Records for processing: Begin

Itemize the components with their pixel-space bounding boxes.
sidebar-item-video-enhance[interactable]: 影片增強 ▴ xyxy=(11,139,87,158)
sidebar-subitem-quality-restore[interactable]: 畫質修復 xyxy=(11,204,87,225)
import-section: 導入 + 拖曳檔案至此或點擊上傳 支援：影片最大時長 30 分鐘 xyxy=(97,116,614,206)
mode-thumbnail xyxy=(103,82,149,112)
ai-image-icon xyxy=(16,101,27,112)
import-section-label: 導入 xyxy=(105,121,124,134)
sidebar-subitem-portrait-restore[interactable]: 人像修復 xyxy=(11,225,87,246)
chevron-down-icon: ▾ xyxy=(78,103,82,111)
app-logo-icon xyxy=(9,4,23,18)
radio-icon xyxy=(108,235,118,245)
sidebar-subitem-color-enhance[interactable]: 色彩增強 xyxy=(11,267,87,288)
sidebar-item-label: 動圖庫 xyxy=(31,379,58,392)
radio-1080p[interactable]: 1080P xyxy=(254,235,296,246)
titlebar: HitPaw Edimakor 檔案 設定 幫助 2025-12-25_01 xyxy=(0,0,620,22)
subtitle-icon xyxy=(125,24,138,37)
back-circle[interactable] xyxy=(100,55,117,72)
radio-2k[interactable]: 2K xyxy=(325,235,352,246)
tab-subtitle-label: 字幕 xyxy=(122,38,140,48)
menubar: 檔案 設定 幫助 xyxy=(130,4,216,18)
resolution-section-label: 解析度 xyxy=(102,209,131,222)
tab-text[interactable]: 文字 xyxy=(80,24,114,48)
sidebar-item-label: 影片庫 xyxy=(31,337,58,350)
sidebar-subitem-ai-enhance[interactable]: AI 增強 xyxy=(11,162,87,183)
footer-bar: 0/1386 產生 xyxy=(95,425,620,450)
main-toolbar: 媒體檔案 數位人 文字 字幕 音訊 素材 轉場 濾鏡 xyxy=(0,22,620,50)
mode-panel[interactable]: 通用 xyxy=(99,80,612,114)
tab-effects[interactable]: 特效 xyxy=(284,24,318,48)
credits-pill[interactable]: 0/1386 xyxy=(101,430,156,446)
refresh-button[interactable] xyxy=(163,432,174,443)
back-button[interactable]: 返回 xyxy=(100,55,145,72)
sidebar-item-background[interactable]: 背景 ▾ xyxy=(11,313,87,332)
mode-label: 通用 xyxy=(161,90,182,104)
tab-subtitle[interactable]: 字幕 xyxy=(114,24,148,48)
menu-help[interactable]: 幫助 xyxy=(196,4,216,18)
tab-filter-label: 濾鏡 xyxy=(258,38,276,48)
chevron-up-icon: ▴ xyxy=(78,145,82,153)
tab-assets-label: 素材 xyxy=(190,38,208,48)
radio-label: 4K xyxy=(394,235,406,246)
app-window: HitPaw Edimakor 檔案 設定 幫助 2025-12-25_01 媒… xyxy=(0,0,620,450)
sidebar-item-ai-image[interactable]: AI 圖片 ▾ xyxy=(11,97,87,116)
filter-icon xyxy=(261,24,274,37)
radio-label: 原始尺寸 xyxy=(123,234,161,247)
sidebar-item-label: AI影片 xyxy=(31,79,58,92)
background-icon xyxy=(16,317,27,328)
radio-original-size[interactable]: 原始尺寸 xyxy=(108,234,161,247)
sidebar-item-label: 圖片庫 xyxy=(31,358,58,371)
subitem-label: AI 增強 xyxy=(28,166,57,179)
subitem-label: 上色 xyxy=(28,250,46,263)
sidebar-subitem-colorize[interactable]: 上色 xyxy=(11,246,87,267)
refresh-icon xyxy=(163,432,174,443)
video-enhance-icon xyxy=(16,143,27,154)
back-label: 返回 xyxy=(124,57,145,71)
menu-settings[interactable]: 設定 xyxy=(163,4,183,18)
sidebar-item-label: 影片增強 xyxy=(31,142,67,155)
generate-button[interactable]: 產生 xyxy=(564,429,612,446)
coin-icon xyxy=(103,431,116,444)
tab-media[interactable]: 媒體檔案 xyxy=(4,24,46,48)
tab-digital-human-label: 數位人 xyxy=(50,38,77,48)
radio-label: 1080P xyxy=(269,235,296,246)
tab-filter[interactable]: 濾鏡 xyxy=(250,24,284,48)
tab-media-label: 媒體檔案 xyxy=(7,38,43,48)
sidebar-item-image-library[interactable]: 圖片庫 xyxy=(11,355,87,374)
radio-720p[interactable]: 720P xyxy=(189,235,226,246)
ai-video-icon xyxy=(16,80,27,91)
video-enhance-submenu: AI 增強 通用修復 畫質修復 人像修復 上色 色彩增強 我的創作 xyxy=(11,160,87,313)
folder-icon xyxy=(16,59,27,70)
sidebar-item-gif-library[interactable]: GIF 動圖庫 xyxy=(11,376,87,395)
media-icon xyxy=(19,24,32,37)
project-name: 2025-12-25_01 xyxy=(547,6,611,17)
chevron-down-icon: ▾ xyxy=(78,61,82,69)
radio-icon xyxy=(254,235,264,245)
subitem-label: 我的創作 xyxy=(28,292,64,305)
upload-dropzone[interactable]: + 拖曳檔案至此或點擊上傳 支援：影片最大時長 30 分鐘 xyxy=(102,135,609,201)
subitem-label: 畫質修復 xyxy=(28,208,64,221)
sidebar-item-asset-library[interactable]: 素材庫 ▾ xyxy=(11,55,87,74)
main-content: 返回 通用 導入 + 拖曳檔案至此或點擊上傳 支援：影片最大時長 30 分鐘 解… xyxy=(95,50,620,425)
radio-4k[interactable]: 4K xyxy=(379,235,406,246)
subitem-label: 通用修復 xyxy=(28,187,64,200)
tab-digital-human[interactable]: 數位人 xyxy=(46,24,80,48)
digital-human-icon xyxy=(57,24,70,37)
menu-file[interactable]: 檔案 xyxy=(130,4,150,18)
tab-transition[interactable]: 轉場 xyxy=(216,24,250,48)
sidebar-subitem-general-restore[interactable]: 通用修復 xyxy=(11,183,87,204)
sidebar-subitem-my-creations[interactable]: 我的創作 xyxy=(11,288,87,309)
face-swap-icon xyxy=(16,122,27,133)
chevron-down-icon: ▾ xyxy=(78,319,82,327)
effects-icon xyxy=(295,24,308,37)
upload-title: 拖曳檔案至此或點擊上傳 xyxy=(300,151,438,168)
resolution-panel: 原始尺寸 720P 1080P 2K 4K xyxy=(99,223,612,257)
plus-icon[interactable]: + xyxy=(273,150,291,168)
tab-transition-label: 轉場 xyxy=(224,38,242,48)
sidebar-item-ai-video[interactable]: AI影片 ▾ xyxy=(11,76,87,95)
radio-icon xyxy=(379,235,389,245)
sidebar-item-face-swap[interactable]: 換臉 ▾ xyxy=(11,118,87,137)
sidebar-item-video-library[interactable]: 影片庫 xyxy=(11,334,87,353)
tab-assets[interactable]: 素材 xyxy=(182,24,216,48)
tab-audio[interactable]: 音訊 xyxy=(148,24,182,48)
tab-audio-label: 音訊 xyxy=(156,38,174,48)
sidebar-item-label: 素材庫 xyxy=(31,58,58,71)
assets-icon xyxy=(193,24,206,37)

Records for processing: End

Each line that has the word "image" counts once. How many such lines are in the data? Give the number alone.

3